For existing long term care policies, RiverSource Life (and RiverSource Life of NY for 1996 and later issues) retained 50% of the risk and
ceded the remaining 50% of the risk on a coinsurance basis to subsidiaries of Genworth Financial, Inc. (‘‘Genworth’’).
In addition, the Company assumes life insurance and fixed annuity risk under reinsurance arrangements with unaffiliated insurance
companies.
Generally, the Company retains at most $5,000 per month of risk per life on disability income policies sold on policy forms introduced in
October 2007 in most states and reinsures the remainder of the risk on a coinsurance basis with unaffiliated reinsurance companies. The
Company retains all risk for new claims on disability income contracts sold on other policy forms. The Company also retains all risk on
accidental death benefit claims and substantially all risk associated with waiver of premium provisions.
The Company also reinsures a portion of the risks associated with its personal auto and home insurance products through two types of
reinsurance agreements with unaffiliated reinsurance companies. The Company purchases reinsurance with a limit of $5 million per loss
and the Company retains $750,000 per loss. The Company purchases catastrophe reinsurance and retains $10 million of loss per event
with loss recovery up to $80 million per event.

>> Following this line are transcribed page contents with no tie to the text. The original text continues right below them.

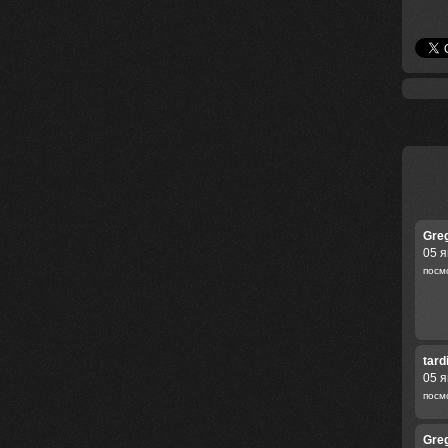
Gre
05 я
посм
tard
05 я
посм
Gre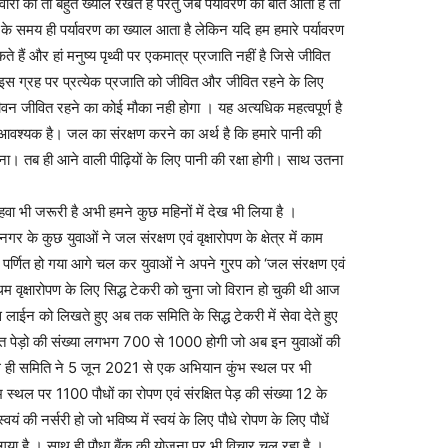
रिवारों का तो बहुत ख्याल रखते हैं परंतु जब पर्यावरण की बात आती है तो
 के समय ही पर्यावरण का ख्याल आता है लेकिन यदि हम हमारे पर्यावरण
ते हैं और हां मनुष्य पृथ्वी पर एकमात्र प्रजाति नहीं है जिसे जीवित
, इस ग्रह पर प्रत्येक प्रजाति को जीवित और जीवित रहने के लिए
वन जीवित रहने का कोई मौका नही होगा । यह अत्यधिक महत्वपूर्ण है
ए आवश्यक है। जल का संरक्षण करने का अर्थ है कि हमारे पानी की
होना। तब ही आने वाली पीढ़ियों के लिए पानी की रक्षा होगी। साथ उतना
ा भी जरूरी है अभी हमने कुछ महिनों में देख भी लिया है ।
 के कुछ युवाओं ने जल संरक्षण एवं वृक्षारोपण के क्षेत्र में काम
पर्णित हो गया आगे चल कर युवाओं ने अपने गु्रप को ‘जल संरक्षण एवं
प्रथम वृक्षारोपण के लिए सिद्ध टेकरी को चुना जो विरान हो चुकी थी आज
ाईन को लिखते हुए अब तक समिति के सिद्ध टेकरी में सेवा देते हुए
्षित पेड़ो की संख्या लगभग 700 से 1000 होगी जो अब इन युवाओं की
ाथ ही समिति ने 5 जून 2021 से एक अभियान कुंभ स्थल पर भी
 स्थल पर 1100 पौधों का रोपण एवं संरक्षित पेड़ की संख्या 12 के
की नर्सरी हो जो भविष्य में स्वयं के लिए पौधे रोपण के लिए पौधें
गया है । साथ ही पौधा बैंक की योजना पर भी विचार चल रहा है ।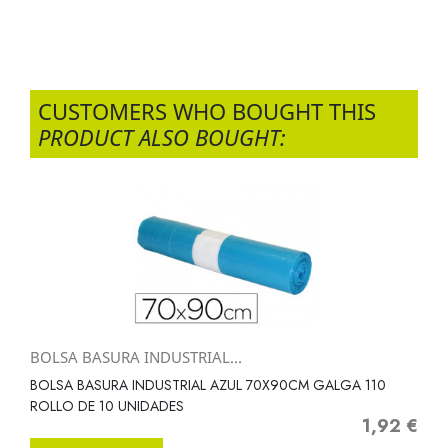
CUSTOMERS WHO BOUGHT THIS
PRODUCT ALSO BOUGHT:
BOLSA BASURA INDUSTRIAL...
BOLSA BASURA INDUSTRIAL AZUL 70X90CM GALGA 110
ROLLO DE 10 UNIDADES
1,92 €
Precio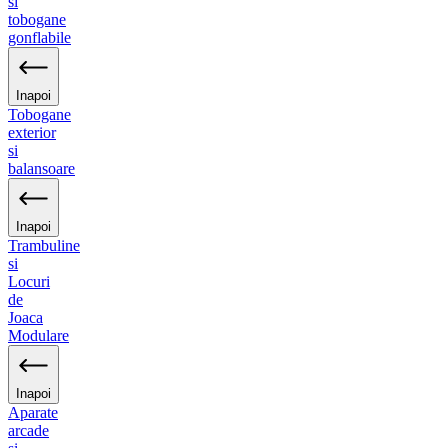
si
tobogane
gonflabile
Inapoi
Tobogane
exterior
si
balansoare
Inapoi
Trambuline
si
Locuri
de
Joaca
Modulare
Inapoi
Aparate
arcade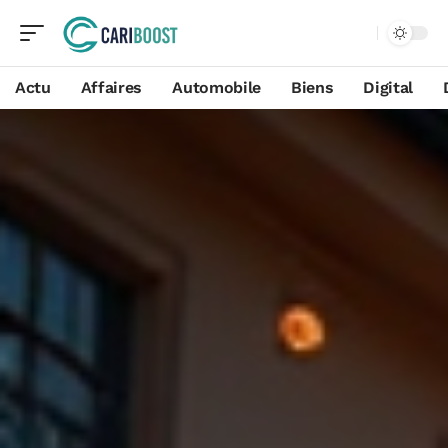
Actu
Affaires
Automobile
Biens
Digital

The effect of reinsurance on premiums was as follows:
Years Ended December 31,
2009 2008 2007
(in millions)
Direct premiums $ 1,379 $ 1,263 $ 1,218
Reinsurance ceded (281) (215) (201)
Net premiums $ 1,098 $ 1,048 $ 1,017
Cost of insurance and administrative charges on UL and VUL insurance are reflected in other revenues and were net of reinsurance ceded
of $62 million, $61 million and $57 million for the years ended December 31, 2009, 2008 and 2007, respectively. Reinsurance recovered
from reinsurers was $174 million, $151 million and $130 million for the years ended December 31, 2009, 2008 and 2007, respectively.

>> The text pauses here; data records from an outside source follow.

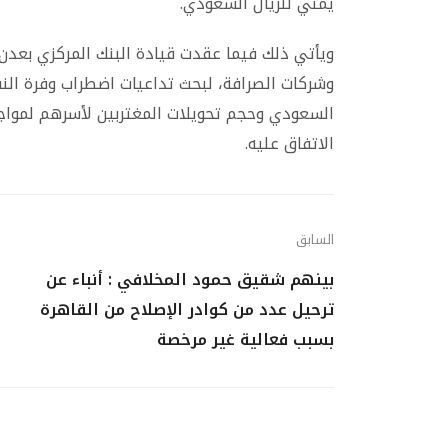
يمني للريال السعودي.
ويأتي ذلك فيما عقدت قيادة البنك المركزي بعدن
وشركات الصرافة، لبحث تداعيات اضطراب وفرة النقد
السعودي وحجم تحويلات المغتربين لأسرهم لموا
الاتفاق عليه.
السابق
بينهم شقيق حمود المخلافي : أنباء عن
ترحيل عدد من كوادر الإصلاح من القاهرة
بسبب فعالية غير مرخصة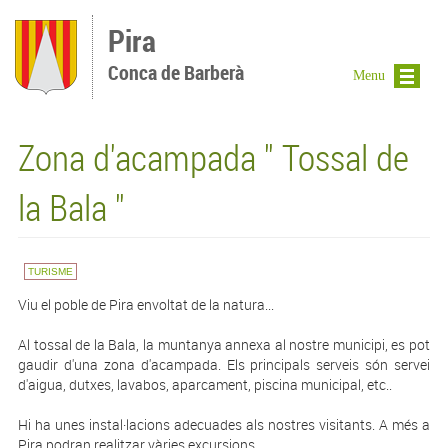
Vés al contingut
Pira
Conca de Barberà
Menu
Zona d'acampada " Tossal de
la Bala "
TURISME
Viu el poble de Pira envoltat de la natura...
Al tossal de la Bala, la muntanya annexa al nostre municipi, es pot
gaudir d'una zona d'acampada. Els principals serveis són servei
d'aigua, dutxes, lavabos, aparcament, piscina municipal, etc..
Hi ha unes instal·lacions adecuades als nostres visitants. A més a
Pira podran realitzar vàries excursions.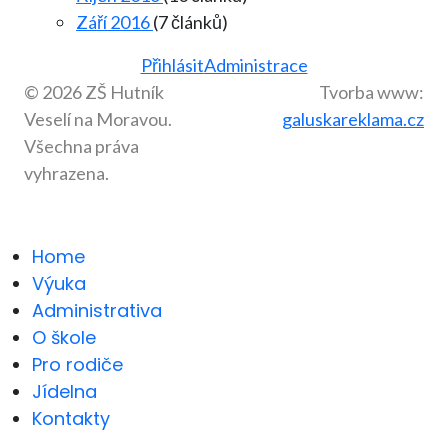
Září 2016
(7 článků)
Přihlásit
Administrace
© 2026 ZŠ Hutník
Tvorba www:
Veselí na Moravou.
galuskareklama.cz
Všechna práva
vyhrazena.
Home
Výuka
Administrativa
O škole
Pro rodiče
Jídelna
Kontakty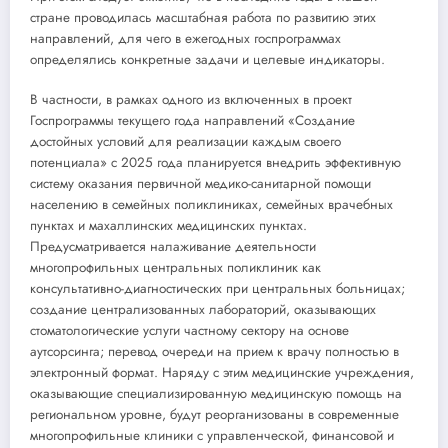
стране проводилась масштабная работа по развитию этих
направлений, для чего в ежегодных госпрограммах
определялись конкретные задачи и целевые индикаторы.
В частности, в рамках одного из включенных в проект
Госпрограммы текущего года направлений «Создание
достойных условий для реализации каждым своего
потенциала» с 2025 года планируется внедрить эффективную
систему оказания первичной медико-санитарной помощи
населению в семейных поликлиниках, семейных врачебных
пунктах и махаллинских медицинских пунктах.
Предусматривается налаживание деятельности
многопрофильных центральных поликлиник как
консультативно-диагностических при центральных больницах;
создание централизованных лабораторий, оказывающих
стоматологические услуги частному сектору на основе
аутсорсинга; перевод очереди на прием к врачу полностью в
электронный формат. Наряду с этим медицинские учреждения,
оказывающие специализированную медицинскую помощь на
региональном уровне, будут реорганизованы в современные
многопрофильные клиники с управленческой, финансовой и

Reinsurance contracts do not relieve the Company from its primary obligation to policyholders.
Receivables included $1.7 billion and $1.6 billion of reinsurance recoverables as of December 31, 2009 and 2008, respectively, including
$1.3 billion and $1.2 billion recoverable from Genworth, respectively. Included in future policy benefits and claims were $667 million and
$689 million related to assumed reinsurance arrangements as of December 31, 2009 and 2008, respectively.